How to Validate Objects in PHP
May 12, 2009
(Note: This article is incomplete – I’m just using it to work out some kinks with the new site tools)
One of the most tedious aspects of large projects is handling validation on all the objects they use.
Validation of user input is important to all software, but it has some special security implications for web-based software. Unlike desktop applications, web apps open your hardware, software and data to any user, anywhere in the world. And a few of those users have the inclination and time to spend poking at your site in attempts to break (or break into) it.
On top of that, with loosely-typed languages like PHP and Perl, you can’t assume that any variable contains values of any particular type. All user-submitted variables—including those that contain URI info like PHP_SELF—are especially unsafe and should be validated and sanitized before use.
No need to belabor this point—validation is something we all know we should do. But the complexity of doing it right and the omnipresent pressure to get the product out are powerful disincentives, and the reality is often that if it can’t be done quickly, it doesn’t get done. This is especially true in applications with lots of objects.
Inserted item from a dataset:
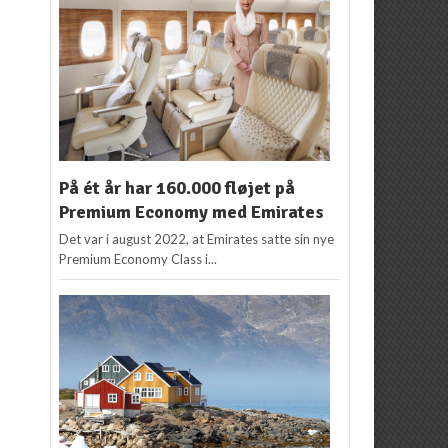
På ét år har 160.000 fløjet på
Premium Economy med Emirates
Det var i august 2022, at Emirates satte sin nye
Premium Economy Class i...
The wrong way to handle validation is to do it in lots of different ways and scatter validation code all over your application. That way madness lies. There’s a much greater chance we’ll actually do validation correctly if it’s easy.
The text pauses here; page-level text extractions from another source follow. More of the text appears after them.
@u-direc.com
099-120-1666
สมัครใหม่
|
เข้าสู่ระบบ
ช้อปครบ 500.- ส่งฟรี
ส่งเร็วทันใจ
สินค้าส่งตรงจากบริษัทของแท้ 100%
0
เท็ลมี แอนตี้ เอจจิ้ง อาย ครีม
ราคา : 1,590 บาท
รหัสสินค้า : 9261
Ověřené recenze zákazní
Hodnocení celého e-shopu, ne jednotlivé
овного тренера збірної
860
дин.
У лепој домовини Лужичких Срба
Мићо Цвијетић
Ideally, validation should:
- use a consistent approach to validation throughout the application
- be able to apply many different types of validation rules to many different types of objects
- be able to make DAO objects savable
- assume data is invalid unless proven otherwise; i.e., think whitelist rather than blacklist
In other words, a good validator would take your object, tell you what’s wrong with it, and if you like, fix it for you. And it would do all this with minimal work from you.
Requirements
In the spirit of write the client code first, let’s start with what we would like as a user of the validation system. Something easy would be good, like this:
$v = new DAOValidator($class_name);
Under the hood, I would want that constructor to do a lot of the grunt work for me, like look at the class’s default values. And since I’m lazy, I would want it to do more. If the object is a DAO, I would want it to look at the database and set some validation rules based on the associated table.
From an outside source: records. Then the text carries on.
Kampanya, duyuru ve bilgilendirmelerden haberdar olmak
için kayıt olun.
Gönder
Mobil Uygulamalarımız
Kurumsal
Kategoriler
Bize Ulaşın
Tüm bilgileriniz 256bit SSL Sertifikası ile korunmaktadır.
All that cleverness is good, but I still would need to be able to define additional, more complex validation rules than the constructor could infer from the class and the database. I would want something like:
$v->addRule(... more on this below ...);
Sometimes we might want the validator to fix invalid data, so we’ll have to tell it what values to use for fields if they don’t validate:
$v->setDefault($field_name ,$default_value);
That’s probably enough to get started on the validator. Before going any further, let’s think about how to define the validation rules.
How to Define Validation Rules
For those cases where the default validation isn’t enough, you need to be able to give the validator rules to follow. Each rule will consist of:
- the field name it applies to
- the type of validation to perform
- the values to validate against (optional, depending on type)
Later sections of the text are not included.